Input for this task: Begin

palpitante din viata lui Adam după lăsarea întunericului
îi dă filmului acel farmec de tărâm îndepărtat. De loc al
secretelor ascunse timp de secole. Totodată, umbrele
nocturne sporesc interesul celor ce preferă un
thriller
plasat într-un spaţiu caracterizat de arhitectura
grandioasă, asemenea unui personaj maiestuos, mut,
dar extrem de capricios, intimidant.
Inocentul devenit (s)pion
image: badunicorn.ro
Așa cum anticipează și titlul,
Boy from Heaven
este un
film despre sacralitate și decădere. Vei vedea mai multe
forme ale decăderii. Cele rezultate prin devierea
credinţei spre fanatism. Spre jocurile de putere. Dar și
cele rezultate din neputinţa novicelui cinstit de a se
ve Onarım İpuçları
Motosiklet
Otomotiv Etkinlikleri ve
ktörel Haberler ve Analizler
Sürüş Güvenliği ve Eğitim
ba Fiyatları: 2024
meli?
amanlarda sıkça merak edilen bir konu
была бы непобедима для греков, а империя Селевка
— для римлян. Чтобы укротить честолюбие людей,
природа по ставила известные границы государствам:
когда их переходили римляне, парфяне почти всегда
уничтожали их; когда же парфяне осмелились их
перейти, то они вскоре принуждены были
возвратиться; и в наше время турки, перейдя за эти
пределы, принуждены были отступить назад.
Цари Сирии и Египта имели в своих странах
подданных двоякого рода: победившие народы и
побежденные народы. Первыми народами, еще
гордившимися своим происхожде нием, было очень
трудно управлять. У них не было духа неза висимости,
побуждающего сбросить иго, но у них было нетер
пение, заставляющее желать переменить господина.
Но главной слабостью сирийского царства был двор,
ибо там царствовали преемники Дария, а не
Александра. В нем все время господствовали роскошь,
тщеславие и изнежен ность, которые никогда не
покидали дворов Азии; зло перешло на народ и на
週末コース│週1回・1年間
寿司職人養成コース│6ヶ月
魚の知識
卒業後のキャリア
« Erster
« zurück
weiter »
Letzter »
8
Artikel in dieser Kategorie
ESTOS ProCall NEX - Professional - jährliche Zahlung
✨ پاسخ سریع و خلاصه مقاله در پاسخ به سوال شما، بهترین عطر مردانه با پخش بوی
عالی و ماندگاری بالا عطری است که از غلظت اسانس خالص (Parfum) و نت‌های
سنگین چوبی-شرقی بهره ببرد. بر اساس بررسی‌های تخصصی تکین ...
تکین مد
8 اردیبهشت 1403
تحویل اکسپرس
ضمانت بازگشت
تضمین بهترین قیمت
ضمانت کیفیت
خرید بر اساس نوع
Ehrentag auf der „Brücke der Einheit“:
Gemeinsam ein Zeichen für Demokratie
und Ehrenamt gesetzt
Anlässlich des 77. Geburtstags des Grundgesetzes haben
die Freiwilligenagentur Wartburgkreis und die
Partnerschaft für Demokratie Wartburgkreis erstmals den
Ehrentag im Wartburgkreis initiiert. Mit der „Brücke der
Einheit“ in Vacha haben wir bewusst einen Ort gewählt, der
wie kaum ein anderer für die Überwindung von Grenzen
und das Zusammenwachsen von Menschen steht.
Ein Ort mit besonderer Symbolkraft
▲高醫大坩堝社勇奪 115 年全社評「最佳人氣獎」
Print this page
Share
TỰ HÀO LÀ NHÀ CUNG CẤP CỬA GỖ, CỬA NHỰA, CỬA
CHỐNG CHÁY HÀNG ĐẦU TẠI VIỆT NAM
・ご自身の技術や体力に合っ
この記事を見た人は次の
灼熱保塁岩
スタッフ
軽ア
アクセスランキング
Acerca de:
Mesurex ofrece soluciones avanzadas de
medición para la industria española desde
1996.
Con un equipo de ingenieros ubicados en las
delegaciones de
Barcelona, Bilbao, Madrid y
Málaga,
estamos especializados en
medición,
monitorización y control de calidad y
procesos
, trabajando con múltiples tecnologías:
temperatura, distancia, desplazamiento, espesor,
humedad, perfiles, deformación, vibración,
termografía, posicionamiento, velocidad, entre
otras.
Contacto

Input for this task: End
Input for this task: Begin

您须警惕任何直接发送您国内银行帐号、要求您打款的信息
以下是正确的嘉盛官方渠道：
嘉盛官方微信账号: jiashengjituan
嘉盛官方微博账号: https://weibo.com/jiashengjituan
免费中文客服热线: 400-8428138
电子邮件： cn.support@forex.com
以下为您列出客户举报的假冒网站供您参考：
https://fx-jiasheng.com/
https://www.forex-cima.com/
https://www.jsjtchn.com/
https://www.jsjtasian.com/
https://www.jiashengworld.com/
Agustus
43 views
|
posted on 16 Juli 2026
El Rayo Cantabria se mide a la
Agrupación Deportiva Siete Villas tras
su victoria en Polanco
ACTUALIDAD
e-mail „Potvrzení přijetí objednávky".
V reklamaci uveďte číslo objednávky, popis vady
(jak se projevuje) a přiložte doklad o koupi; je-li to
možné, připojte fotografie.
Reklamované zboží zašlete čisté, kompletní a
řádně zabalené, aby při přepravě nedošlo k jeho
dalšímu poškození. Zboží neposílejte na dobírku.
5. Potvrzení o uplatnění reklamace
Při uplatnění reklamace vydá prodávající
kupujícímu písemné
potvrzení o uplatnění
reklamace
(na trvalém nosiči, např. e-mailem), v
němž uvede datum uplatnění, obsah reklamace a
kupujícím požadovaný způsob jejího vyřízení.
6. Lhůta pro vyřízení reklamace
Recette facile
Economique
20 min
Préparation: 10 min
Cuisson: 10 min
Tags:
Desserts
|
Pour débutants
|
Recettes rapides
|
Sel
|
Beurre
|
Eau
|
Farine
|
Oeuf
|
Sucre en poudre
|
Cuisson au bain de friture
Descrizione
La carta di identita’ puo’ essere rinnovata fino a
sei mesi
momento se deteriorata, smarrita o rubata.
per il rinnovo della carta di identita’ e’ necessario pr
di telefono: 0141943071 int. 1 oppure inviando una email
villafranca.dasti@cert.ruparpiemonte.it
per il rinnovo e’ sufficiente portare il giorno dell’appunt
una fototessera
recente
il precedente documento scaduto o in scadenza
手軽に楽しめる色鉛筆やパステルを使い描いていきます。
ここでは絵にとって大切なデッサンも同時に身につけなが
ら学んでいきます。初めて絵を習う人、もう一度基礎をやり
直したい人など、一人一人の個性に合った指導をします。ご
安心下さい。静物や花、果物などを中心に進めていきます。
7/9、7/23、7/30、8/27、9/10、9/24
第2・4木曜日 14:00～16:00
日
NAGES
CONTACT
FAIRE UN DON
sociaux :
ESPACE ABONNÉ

Input for this task: End
Input for this task: Begin

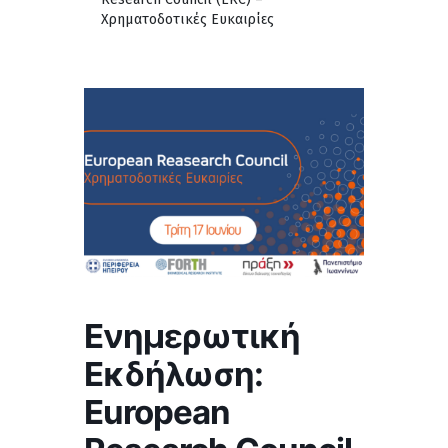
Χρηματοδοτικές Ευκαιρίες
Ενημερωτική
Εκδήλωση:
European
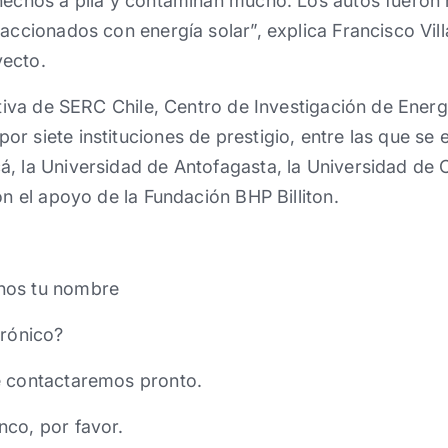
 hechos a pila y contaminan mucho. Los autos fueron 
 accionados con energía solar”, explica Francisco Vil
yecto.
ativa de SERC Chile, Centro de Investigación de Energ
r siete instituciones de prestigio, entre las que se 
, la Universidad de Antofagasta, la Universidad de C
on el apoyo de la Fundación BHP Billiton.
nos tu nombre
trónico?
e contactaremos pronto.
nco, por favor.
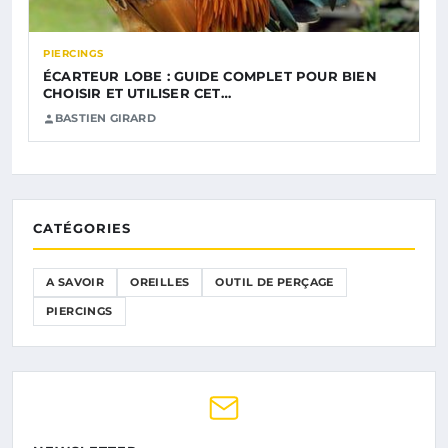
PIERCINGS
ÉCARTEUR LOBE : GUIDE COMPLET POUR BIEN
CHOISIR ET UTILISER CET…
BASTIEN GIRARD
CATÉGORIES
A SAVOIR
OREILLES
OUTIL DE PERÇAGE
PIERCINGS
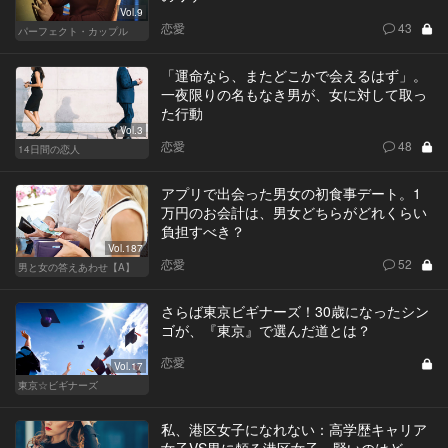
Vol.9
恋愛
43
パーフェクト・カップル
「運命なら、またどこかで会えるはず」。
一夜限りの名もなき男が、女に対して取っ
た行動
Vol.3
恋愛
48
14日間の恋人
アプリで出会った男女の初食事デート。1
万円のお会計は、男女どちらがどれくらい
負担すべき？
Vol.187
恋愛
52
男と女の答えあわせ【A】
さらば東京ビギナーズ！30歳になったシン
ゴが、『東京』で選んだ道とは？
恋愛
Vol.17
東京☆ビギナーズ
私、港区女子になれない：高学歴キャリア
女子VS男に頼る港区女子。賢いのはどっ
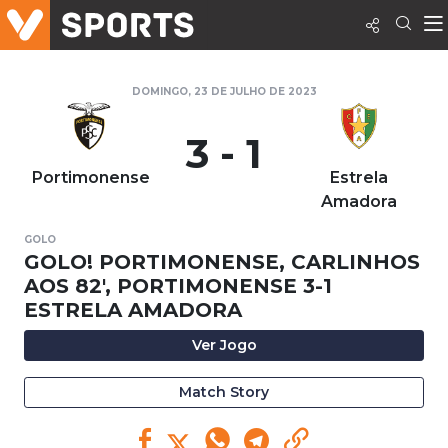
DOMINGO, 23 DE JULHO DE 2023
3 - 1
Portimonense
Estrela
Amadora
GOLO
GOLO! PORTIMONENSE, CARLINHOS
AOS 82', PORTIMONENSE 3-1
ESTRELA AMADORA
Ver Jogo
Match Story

Input for this task: End

### What the task asks
Find every line of the data that includes the string "https". Copy each of those lines.

### Response area
嘉盛官方微博账号: https://weibo.com/jiashengjituan
https://fx-jiasheng.com/
https://www.forex-cima.com/
https://www.jsjtchn.com/
https://www.jsjtasian.com/
https://www.jiashengworld.com/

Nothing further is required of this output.